10 January 2013

REVIEW: Such a Rush by Jennifer Echols

Such a Rush by Jennifer Echols
Published: July 10th, 2012 | MTV Books
Genre: Young Adult, Contemporary
Format: Hardcover | 336 pages
Goodreads | Amazon | Author

A sexy and poignant romantic tale of a young daredevil pilot caught between two brothers.

When I was fourteen, I made a decision. If I was doomed to live in a trailer park next to an airport, I could complain about the smell of the jet fuel like my mom, I could drink myself to death over the noise like everybody else, or I could learn to fly.
Heaven Beach, South Carolina, is anything but, if you live at the low-rent end of town. All her life, Leah Jones has been the grown-up in her family, while her mother moves from boyfriend to boyfriend, letting any available money slip out of her hands. At school, they may diss Leah as trash, but she’s the one who negotiates with the landlord when the rent’s not paid. At fourteen, she’s the one who gets a job at the nearby airstrip.
But there’s one way Leah can escape reality. Saving every penny she can, she begs quiet Mr. Hall, who runs an aerial banner-advertising business at the airstrip and also offers flight lessons, to take her up just once. Leaving the trailer park far beneath her and swooping out over the sea is a rush greater than anything she’s ever experienced, and when Mr. Hall offers to give her cut-rate flight lessons, she feels ready to touch the sky.
By the time she’s a high school senior, Leah has become a good enough pilot that Mr. Hall offers her a job flying a banner plane. It seems like a dream come true . . . but turns out to be just as fleeting as any dream. Mr. Hall dies suddenly, leaving everything he owned in the hands of his teenage sons: golden boy Alec and adrenaline junkie Grayson. And they’re determined to keep the banner planes flying.
Though Leah has crushed on Grayson for years, she’s leery of getting involved in what now seems like a doomed business—until Grayson betrays her by digging up her most damning secret. Holding it over her head, he forces her to fly for secret reasons of his own, reasons involving Alec. Now Leah finds herself drawn into a battle between brothers—and the consequences could be deadly.

My thoughts:
Though I was reading Vessel, this was due back at the library on Tuesday, so I read it over the weekend in almost one sitting. It was definitely good enough for that, but like most books lately, I wasn't blown away, but I did really like the book.

Leah has lived in trailer parks next to airports her whole life and they became her way of escape, and finally she gets the opportunity to get flying lessons as well as work in a small airport. Her mother seems she couldn't care less about Leah or what she does and is always running in and out of her life, leaving the rent, electricity, food, and everything else for Leah to deal with. So...Leah does. All while trying to stay under the radar at school and avoid the name calling and ridicule.

When we're introduced to Leah, she's a 14 year old girl begging for a job and flight lessons at the airport just a short walk away.
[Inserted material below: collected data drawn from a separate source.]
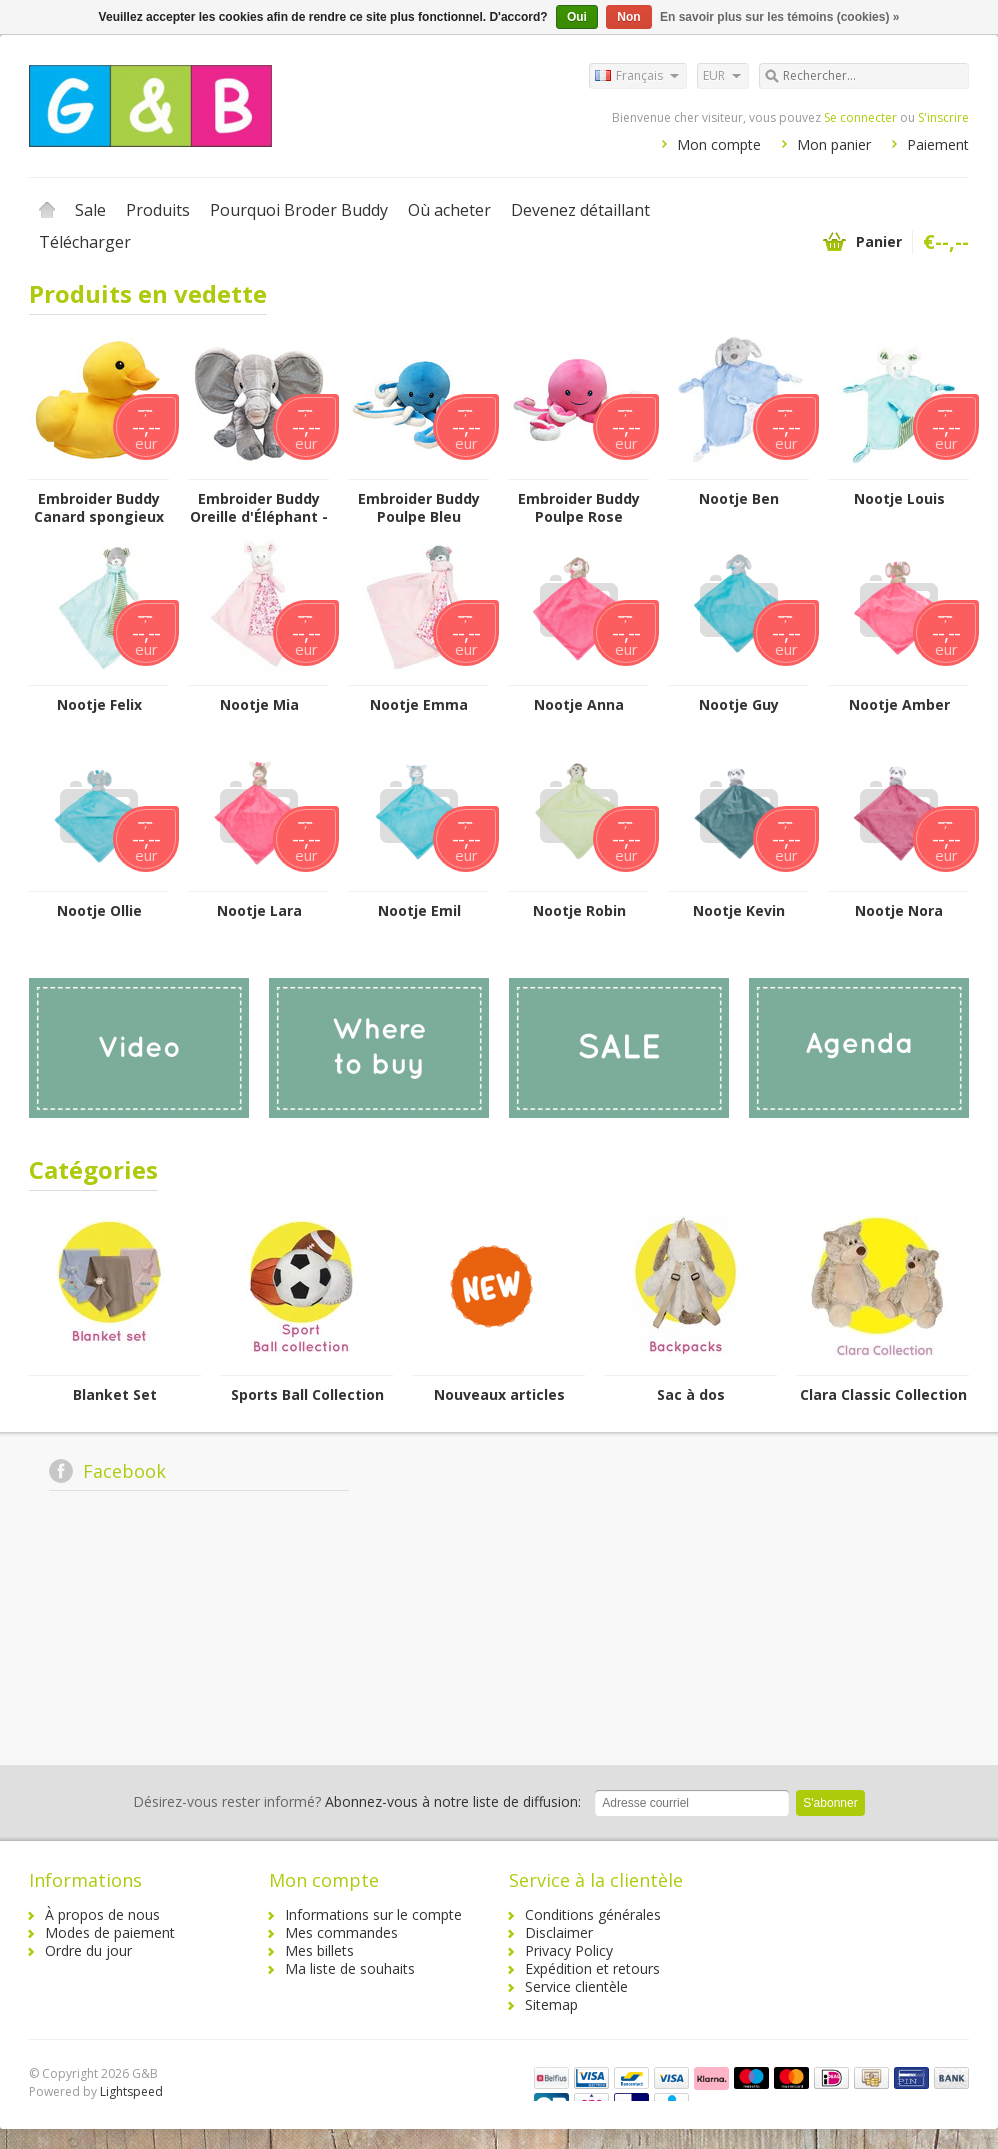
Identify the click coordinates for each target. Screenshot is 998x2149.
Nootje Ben (739, 499)
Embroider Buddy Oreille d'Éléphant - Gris (259, 508)
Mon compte (719, 144)
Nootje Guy (739, 705)
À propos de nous (102, 1914)
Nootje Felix (99, 705)
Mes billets (319, 1950)
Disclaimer (559, 1932)
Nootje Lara (259, 911)
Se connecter (860, 117)
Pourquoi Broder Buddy (299, 210)
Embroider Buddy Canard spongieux (99, 508)
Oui (577, 17)
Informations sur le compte (373, 1914)
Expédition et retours (592, 1968)
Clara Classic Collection (883, 1395)
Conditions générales (593, 1914)
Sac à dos (691, 1395)
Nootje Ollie (99, 911)
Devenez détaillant (580, 210)
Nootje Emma (419, 705)
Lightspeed (131, 2091)
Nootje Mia (259, 705)
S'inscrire (943, 117)
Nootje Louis (899, 499)
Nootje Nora (899, 911)
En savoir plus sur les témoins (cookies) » (779, 17)
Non (628, 17)
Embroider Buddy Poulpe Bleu (419, 508)
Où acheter (449, 210)
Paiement (938, 144)
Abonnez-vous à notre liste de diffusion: (357, 1801)
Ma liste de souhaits (350, 1968)
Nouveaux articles (499, 1395)
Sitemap (551, 2004)
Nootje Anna (579, 705)
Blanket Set (115, 1395)
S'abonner (830, 1803)
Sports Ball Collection (307, 1395)
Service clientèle (576, 1986)
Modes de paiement (110, 1932)
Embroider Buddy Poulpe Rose (579, 508)
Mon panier (834, 144)
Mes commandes (341, 1932)
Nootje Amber (899, 705)
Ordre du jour (88, 1950)
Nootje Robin (579, 911)
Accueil (47, 210)
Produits (158, 210)
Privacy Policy (569, 1950)
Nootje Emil (419, 911)
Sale (90, 210)
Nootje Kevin (739, 911)
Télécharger (85, 242)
And by luck, the boss--Mr. Hall--pities her and gives her training she's been dying for. Jump three years later and she's 18 (yeah, the math doesn't make sense to me either, but that's what the book said, so let's go with it) and Mr. Hall and his oldest son die within a month of each other and the Hall twins, Grayson and Alec are left the airport hangar to take after their father.

Grayson is presumably the bad boy, while Alec is the good one. Like in every "great" book, right.
Leah has had a serious crush on Grayson since she met him when they were 14, but did nothing about it. And now that they're forced to work closely together she begins to see that he not only looks like a bad boy, but he is a bad boy. And, in my opinion not attractive one.
He blackmails her into continuing her flying for Hall Aviation and to also date Alec.

The things he says to her, and the way he words them honestly pissed me off. I'm not a huge fan of the bad boy in general, but I borderlined hated Grayson. Douchebag isn't the right word. But because Leah hadn't had much love or care in her life she didn't let it get to her as much as she should have. She went along with him, telling him, nonchalantly that she didn't want to do it, but he'd make some snide remark and that'd be the end of that. I was tired of him the more he was in the book.

I loved everything else about Leah, except for her views on Grayson. The way she thought, acted, her strength, everything. Except Grayson.

And then there's Leah's best (and only) friend Molly whom I adored from her first sentence, but then I began having mixed feelings about her too.

Alec, there wasn't much to say about him, because he wasn't in it very much and he wasn't really memorable.

Towards the end of the book we learn of Grayson's reason behind the blackmail and his feelings and blah blah.... I was over it. I was over him and the ending left me annoyed and frustrated.

The synopsis is kind of over exaggerated, and it's not really "sexy". There were times that involved being sexy, but it wasn't necessarily sexy.
I also had a problem with her writing, I felt like what she had in her head, she had a hard time trying to convey in the book and some sentences seemed very out of place.

Rating: 

Plot: 
Characters:
Ending: ½
Writing: ½
Cover: (She has curly hair in the book, and I do not like the way it is on the cover.)